Uncle Luke was wrong, for Louise only moaned slightly, and then relapsed into insensibility, from which a doctor who was fetched did not seem to recall her, and hour after hour of patient watching followed, but Harry did not return.
"The bird has been scared, sir," said Parkins, entering the room at last. "I can't ask you to stay longer. There's a cab at the door to take the lady to your hotel."
"But are you sure--that--my poor boy lives?"
"Certain, sir, now. I've had his description from the people down below. I shall have him before to-night."
"L'homme propose, mais--"
Five minutes later Louise, quite insensible, was being borne to the hotel; Mr Pradelle, to an establishment offering similar advantages as to bed and board, but with the freedom of ingress and egress left out.
Volume 3, Chapter XIX.
DIOGENES DISCOVERS.
"Blame you, my dear? No, no, of course not. Then you knew nothing about it till that night when he came to the window?"
"Oh no, uncle dear."
Louise started up excitedly from the couch at the hotel upon which she was lying, while the old man trotted up and down the room.
"Now, now, now," he cried piteously, but with exceeding tenderness, as he laid his hand upon her brow, and pressed her back till her head rested on the pillow. "Your head's getting hot again, and the doctor said you were not to be excited in any way. There, let's talk about fishing, or sea-anemones, or something else."
"No, no, uncle dear, I must talk about this, or I shall be worse."
"Then for goodness' sake let's talk about it," he said eagerly, as he took a chair by her side and held her hand.
"You don't blame me then--very much."
"Well, say not very much; but it's not very pleasant to have a nephew who makes one believe he's dead, and a niece who pretends that she has bolted with a scampish Frenchman."
"Uncle, uncle," she cried piteously. "You see it has been a terrible upset for me, while as to your poor father--"

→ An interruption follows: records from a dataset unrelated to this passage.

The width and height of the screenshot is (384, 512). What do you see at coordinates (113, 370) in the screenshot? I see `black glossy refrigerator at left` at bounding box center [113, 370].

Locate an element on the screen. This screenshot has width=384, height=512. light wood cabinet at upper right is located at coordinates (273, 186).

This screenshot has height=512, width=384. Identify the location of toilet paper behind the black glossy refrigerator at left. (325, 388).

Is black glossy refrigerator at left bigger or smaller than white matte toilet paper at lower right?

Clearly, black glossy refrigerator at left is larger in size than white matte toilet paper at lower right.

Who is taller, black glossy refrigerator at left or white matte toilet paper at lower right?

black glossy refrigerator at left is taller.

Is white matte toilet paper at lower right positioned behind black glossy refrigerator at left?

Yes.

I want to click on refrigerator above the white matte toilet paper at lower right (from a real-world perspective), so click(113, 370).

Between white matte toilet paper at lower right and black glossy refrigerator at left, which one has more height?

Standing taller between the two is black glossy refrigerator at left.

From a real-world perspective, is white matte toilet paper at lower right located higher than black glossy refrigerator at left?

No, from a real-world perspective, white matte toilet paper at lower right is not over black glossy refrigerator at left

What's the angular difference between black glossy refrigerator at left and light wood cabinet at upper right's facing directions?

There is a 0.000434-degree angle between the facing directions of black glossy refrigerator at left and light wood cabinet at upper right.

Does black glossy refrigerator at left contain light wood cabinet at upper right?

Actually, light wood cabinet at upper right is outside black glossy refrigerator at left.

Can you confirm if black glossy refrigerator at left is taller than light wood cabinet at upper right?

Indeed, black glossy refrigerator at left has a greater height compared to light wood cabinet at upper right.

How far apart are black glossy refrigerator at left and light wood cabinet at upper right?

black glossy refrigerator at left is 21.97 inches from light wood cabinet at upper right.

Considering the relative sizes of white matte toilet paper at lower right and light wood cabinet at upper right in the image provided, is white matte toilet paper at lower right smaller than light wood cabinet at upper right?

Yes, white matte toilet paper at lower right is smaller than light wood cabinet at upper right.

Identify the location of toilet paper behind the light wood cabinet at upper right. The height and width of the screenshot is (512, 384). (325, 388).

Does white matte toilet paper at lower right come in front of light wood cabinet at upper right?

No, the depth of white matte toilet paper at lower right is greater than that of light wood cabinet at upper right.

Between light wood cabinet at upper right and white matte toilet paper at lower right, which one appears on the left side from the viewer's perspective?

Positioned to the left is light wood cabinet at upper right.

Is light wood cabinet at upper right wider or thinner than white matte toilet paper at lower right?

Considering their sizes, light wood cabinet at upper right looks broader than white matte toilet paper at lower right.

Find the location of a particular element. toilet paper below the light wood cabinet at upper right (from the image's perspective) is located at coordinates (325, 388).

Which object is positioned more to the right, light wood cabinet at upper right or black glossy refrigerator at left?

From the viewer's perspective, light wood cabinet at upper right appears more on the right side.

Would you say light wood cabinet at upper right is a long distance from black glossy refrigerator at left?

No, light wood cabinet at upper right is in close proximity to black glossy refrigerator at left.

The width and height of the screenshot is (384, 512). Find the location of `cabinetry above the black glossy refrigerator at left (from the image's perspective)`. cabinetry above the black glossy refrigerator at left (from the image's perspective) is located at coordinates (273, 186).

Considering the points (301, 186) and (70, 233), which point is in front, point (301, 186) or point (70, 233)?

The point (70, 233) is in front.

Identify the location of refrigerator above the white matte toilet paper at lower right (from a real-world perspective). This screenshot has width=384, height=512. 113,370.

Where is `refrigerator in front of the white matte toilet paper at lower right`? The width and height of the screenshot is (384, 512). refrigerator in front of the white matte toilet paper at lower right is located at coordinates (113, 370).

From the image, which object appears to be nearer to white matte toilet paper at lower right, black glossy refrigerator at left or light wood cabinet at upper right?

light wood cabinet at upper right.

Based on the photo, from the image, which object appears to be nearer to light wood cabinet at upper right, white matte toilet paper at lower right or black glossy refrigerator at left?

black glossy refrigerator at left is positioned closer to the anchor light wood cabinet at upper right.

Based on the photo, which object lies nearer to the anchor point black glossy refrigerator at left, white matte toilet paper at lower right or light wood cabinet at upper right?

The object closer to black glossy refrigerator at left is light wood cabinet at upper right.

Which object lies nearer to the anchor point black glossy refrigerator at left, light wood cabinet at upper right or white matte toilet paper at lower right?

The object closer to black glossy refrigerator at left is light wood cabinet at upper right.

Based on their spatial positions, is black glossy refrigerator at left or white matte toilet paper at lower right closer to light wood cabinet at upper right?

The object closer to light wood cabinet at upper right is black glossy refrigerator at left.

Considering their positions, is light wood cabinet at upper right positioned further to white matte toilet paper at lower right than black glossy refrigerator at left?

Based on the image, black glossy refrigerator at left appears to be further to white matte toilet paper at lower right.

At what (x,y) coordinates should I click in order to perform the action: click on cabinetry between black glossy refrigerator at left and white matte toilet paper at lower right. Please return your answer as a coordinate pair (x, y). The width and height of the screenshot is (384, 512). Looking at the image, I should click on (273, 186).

"But, uncle, dear, what could I do?"
"Well, when you were writing, you might have said a little more."
"I wrote what poor Harry forced me to write. What else could I say?"
"You see, it has upset us all so terribly. George--I mean your father-- will never forgive you."
"But you do not put yourself in my place, uncle. Think of how Harry was situated; think of his horror of being taken. Indeed, he was half mad."
"No: quite, Louie; and you seem to have caught the complaint."
"I hardly knew what I did. It was like some terrible dream. Harry frightened me then."
"Enough to frighten any one, appearing like a ghost at the window when we believed he was dead."
"I did not mean that, uncle. I mean that he was in a terrible state of fever, and hardly seemed accountable for his actions. I think I should have felt obliged to go with him, even if he had not been so determined."
"Ah! well, you've talked about it quite enough."
"No, no; I must talk about it--about Harry. Oh! uncle! uncle! after all this suffering for him to be taken after all! The horror! the shame!
the disgrace! You must--you shall save him!"
"I'm going to try all I know, my darling; but when once you have started the police it's hard work to keep them back."
"How could you do it?"
"How could I do it?" cried the old man testily. "I didn't do it to find him, of course, but to try and run you to earth. How could I know that Harry was alive?"
"But you will not let him be imprisoned. Has he not suffered enough?"
"Not more than he deserves to suffer, my child; but we must stop all that judge and jury business somehow. Get Van Heldre not to prosecute."
"I will go down on my knees to him, and stay at his feet till he promises to spare him--poor foolish boy! But, uncle, what are you going to do? You will not send word down?"
"Not send word? Why, I sent to Madelaine a couple of hours ago, while you lay there insensible."
"You sent?"
"Yes, a long telegram."
"Uncle, what have you done?"
"What I ought to do, my child, and bade her tell her father and mother, and then go and break it gently to my brother."
"Uncle!"
"There, there, my dear, you said I ought to put myself in your place; suppose you put yourself in mine."
"Yes, yes, uncle, dear; I see now; I see."